Frau Lange nahm auf einer grünen Chaiselongue Platz und breitete das Fell ihres Hundes auf ihrem mächtigen Schoß aus, als wäre es eine Strickarbeit, an der sie weiterzuarbeiten gedachte, während sie mir ihr Problem erläuterte. Ich schätzte, daß sie die Fünfzig hinter sich hatte. Nicht, daß das eine Rolle spielte. Wenn Frauen die Fünfzig überschreiten, ist ihr Alter für niemanden mehr interessant, außer für sie selber. Bei Männern verhält es sich genau umgekehrt.

Sie brachte ein Zigarettenetui zum Vorschein, hielt es mir hin und fügte einschränkend hinzu: «Es sind Menthol-Zigaretten.»

Ich glaube, es war Neugier, die mich eine nehmen ließ, doch als ich den ersten Lungenzug machte, zuckte ich zusammen und begriff, daß ich bloß vergessen hatte, wie ekelhaft Menthol schmeckte. Sie lächelte über mein unübersehbares Unbehagen.

«Oh, machen Sie sie aus, um Himmels willen. Sie schmecken entsetzlich. Ich weiß nicht, warum ich sie rauche, ich weiß es wirklich nicht. Rauchen Sie eine von Ihren eigenen, sonst werden Sie mir nie zuhören.»

«Danke», sagte ich und drückte sie in einem Aschenbecher aus, der so groß war wie eine Radkappe. «Das mache ich gern.»

«Und wenn Sie schon dabei sind, können Sie uns beiden einen Drink machen. Ich weiß nicht, wie´s mit Ihnen steht, aber ich könnte sicher einen vertragen.» Sie deutete auf einen großen Biedermeiersekretär, dessen oberer Teil mit seinen bronzenen ionischen Säulen einen griechischen Tempel im Kleinen darstellte.

«In dem Ding ist eine Flasche Gin», sagte sie. «Ich kann Ihnen nichts anderes als Limonensaft zum Mixen anbieten. Ist leider das einzige, was ich trinke.»

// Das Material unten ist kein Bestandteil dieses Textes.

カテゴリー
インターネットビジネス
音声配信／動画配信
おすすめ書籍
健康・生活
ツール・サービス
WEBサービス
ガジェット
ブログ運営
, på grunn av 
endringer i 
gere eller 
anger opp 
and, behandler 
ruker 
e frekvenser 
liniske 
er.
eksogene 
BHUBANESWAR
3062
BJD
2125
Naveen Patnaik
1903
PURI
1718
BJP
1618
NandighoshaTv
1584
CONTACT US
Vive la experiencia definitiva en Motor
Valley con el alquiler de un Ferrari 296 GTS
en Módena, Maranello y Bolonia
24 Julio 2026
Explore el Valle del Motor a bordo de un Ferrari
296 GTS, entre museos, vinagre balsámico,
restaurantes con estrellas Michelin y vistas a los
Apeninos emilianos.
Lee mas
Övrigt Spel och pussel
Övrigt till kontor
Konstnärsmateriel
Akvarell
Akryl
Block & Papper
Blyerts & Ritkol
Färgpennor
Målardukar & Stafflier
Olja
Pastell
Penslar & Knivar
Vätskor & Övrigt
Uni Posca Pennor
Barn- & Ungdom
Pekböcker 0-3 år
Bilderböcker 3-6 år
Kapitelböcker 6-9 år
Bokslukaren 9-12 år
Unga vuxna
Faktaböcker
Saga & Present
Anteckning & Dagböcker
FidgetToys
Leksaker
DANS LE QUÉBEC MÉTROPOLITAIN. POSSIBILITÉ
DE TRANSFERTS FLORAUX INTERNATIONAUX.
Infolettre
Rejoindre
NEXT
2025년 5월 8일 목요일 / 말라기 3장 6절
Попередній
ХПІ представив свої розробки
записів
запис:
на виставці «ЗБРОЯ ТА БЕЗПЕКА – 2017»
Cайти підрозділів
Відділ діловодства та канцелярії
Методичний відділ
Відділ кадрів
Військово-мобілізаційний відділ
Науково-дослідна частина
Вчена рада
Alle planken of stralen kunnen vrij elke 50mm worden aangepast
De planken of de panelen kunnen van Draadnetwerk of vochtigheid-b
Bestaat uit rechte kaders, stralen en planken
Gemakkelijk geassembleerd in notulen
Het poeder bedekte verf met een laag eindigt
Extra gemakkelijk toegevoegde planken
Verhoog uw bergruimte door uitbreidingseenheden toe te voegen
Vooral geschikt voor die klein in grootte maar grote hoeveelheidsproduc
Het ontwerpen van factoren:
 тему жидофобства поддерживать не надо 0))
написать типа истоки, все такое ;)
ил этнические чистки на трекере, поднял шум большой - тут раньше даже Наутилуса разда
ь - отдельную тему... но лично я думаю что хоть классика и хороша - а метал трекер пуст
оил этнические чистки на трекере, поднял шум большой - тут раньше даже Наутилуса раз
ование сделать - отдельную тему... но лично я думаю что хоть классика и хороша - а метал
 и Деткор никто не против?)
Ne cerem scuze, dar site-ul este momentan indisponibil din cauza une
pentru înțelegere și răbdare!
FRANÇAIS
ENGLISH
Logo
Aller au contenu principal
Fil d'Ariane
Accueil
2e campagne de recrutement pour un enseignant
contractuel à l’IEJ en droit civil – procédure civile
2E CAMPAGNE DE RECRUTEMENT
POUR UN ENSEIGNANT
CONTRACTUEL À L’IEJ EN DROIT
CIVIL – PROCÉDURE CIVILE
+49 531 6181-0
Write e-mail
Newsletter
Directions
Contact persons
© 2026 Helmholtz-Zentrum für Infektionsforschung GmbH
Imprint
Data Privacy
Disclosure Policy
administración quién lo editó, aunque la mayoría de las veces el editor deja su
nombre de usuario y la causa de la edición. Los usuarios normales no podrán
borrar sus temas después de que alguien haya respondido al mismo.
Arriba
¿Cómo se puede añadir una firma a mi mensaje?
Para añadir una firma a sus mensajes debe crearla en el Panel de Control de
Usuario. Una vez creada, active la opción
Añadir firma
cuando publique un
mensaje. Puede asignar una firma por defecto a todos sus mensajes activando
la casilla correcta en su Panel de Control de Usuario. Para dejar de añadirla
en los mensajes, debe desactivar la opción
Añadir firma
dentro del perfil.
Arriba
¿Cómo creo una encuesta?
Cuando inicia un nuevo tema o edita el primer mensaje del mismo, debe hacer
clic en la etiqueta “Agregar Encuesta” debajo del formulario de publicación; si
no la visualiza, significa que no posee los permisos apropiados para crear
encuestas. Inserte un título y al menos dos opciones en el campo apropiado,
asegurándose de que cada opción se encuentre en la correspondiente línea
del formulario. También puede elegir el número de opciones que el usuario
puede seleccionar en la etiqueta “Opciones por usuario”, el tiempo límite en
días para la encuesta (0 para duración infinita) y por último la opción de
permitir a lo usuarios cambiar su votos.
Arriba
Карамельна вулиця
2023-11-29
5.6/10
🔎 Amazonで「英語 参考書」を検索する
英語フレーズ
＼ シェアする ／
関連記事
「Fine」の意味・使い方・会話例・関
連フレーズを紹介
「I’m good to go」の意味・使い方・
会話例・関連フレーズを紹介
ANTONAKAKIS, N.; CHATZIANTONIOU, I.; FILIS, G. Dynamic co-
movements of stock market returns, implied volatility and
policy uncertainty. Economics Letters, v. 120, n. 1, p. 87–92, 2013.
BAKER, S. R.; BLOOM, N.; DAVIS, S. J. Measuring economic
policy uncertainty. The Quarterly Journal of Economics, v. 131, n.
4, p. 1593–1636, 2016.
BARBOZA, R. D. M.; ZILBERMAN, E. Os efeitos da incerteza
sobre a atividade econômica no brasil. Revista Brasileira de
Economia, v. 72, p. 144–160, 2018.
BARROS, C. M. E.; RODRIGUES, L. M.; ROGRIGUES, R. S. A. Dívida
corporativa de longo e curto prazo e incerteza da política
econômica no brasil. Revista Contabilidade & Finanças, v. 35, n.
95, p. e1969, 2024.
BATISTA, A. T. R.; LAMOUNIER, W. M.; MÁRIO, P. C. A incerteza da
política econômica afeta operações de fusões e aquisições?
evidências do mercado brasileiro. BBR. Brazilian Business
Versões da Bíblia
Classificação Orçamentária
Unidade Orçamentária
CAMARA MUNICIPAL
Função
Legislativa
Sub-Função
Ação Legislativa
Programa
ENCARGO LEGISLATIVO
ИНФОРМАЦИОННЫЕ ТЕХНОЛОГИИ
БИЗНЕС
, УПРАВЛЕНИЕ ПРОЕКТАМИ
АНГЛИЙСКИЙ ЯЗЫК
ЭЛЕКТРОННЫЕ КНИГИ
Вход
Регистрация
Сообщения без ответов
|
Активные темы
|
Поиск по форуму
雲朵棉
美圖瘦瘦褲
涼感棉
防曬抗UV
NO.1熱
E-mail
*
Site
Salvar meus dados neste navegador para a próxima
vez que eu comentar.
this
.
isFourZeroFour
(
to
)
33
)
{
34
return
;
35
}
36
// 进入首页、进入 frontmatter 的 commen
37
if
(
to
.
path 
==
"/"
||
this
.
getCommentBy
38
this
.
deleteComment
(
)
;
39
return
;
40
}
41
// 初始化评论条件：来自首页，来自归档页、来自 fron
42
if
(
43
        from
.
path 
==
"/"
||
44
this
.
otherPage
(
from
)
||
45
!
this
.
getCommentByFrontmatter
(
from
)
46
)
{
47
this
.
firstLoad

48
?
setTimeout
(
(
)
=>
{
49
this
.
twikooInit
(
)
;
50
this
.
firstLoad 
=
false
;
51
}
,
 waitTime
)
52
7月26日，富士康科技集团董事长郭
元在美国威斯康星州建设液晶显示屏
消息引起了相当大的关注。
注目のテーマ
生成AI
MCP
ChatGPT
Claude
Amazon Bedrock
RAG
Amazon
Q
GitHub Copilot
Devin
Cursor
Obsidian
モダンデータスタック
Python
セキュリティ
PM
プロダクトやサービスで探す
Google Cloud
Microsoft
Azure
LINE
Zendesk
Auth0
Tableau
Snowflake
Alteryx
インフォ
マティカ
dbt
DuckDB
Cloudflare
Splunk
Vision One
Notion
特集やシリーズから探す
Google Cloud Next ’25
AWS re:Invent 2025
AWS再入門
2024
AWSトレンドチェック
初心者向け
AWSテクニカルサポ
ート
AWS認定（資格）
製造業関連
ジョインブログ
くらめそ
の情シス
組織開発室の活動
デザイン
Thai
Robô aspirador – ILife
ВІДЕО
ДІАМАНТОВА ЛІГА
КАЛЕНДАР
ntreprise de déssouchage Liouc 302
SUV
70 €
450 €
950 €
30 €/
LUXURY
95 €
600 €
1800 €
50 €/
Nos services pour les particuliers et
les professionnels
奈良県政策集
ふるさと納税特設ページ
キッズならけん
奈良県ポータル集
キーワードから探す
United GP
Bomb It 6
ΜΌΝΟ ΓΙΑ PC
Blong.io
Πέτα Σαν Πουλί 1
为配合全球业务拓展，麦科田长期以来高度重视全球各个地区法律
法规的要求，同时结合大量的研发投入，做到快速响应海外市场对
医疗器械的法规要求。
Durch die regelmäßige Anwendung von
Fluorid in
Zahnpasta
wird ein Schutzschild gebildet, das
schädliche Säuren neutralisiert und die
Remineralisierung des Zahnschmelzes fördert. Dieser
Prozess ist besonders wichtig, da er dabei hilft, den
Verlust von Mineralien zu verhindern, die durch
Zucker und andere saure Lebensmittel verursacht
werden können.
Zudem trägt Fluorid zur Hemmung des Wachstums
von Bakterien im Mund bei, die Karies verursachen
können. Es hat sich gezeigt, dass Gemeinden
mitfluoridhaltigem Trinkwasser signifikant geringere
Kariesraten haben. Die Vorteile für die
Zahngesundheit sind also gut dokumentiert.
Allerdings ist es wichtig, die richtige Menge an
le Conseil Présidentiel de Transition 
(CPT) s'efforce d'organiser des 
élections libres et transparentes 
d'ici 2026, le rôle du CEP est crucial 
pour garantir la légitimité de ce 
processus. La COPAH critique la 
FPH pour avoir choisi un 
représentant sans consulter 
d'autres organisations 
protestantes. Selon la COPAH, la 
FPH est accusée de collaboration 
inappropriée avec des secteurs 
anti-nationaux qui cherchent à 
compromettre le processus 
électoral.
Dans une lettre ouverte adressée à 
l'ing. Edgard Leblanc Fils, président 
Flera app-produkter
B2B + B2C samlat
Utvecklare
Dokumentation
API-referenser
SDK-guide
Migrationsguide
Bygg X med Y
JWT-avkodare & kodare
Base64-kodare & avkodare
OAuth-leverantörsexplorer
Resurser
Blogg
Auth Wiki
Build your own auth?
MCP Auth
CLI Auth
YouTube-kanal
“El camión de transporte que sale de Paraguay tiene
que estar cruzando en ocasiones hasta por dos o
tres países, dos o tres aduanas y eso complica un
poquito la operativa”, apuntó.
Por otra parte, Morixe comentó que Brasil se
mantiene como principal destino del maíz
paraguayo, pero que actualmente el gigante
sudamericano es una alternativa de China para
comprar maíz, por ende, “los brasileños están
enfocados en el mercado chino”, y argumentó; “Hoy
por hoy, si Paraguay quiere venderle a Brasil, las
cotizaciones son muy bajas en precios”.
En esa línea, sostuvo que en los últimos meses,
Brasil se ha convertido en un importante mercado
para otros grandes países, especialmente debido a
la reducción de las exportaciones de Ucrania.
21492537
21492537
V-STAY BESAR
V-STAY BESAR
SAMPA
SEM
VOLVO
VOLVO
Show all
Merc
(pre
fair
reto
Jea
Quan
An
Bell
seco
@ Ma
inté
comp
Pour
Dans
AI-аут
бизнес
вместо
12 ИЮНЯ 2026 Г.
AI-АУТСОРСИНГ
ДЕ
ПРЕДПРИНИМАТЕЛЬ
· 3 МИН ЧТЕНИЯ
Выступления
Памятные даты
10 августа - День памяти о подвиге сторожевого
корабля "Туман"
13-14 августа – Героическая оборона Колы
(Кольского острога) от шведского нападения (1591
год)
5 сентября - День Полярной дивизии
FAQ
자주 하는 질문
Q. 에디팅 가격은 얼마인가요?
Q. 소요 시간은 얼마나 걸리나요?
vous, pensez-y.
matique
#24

Es war ein bißchen früh für mich, aber trotzdem mixte ich zwei. Ich war ihr für den Versuch dankbar, mir die Befangenheit zu nehmen, wenngleich das eigentlich zu meinen eigenen beruflichen Fähigkeiten gehören sollte. Allerdings war Frau Lange kein bißchen nervös. Sie sah aus wie eine Frau, die selber über einige berufliche Fähigkeiten verfügte. Ich reichte ihr den Drink und nahm in einem ächzenden Ledersessel neben der Chaiselongue Platz.

«Sind Sie ein aufmerksamer Mann, Herr Gunther?»

«Ich kann sehen, was in Deutschland passiert, wenn´s das ist, was Sie meinen.»

«Das meinte ich nicht, aber ich bin trotzdem erfreut, das zu hören. Nein, ich meinte, wie gut sind Sie darin, etwas zu erkennen?»

«Hören Sie, Frau Lange, es ist nicht nötig, wie eine Katze um den heißen Brei herumzuschleichen. Kommen Sie am besten gleich zur Sache.» Ich wartete einen Augenblick und sah zu, wie sie verlegen wurde. «Ich werde es an Ihrer Stelle sagen, wenn Sie mögen. Sie wollen wissen, ob ich ein guter Detektiv bin.»

«Leider verstehe ich sehr wenig von solchen Dingen.»

«Warum sollten Sie auch.»

«Wenn ich mich Ihnen jedoch anvertrauen soll, sollte ich nach meinem Gefühl eine gewisse Vorstellung von Ihren Referenzen haben.»

Ich lächelte. «Sie werden verstehen, daß mein Geschäft keines von der Art ist, daß ich die Empfehlungsschreiben zahlreicher zufriedener Klienten vorweisen könnte. Vertraulichkeit ist für meine Klienten ebenso wichtig wie für die, die im Beichtstuhl sitzen. Vielleicht noch viel wichtiger.»

«Wie soll man dann aber wissen, ob der Mann, den man engagiert, sein Geschäft versteht?»

«Ich verstehe mein Geschäft sehr gut, Frau Lange. Mein guter Ruf ist wohlbekannt. Vor zwei Monaten hatte ich sogar ein Angebot für meine Firma. Ein ziemlich gutes Angebot, nebenbei bemerkt.»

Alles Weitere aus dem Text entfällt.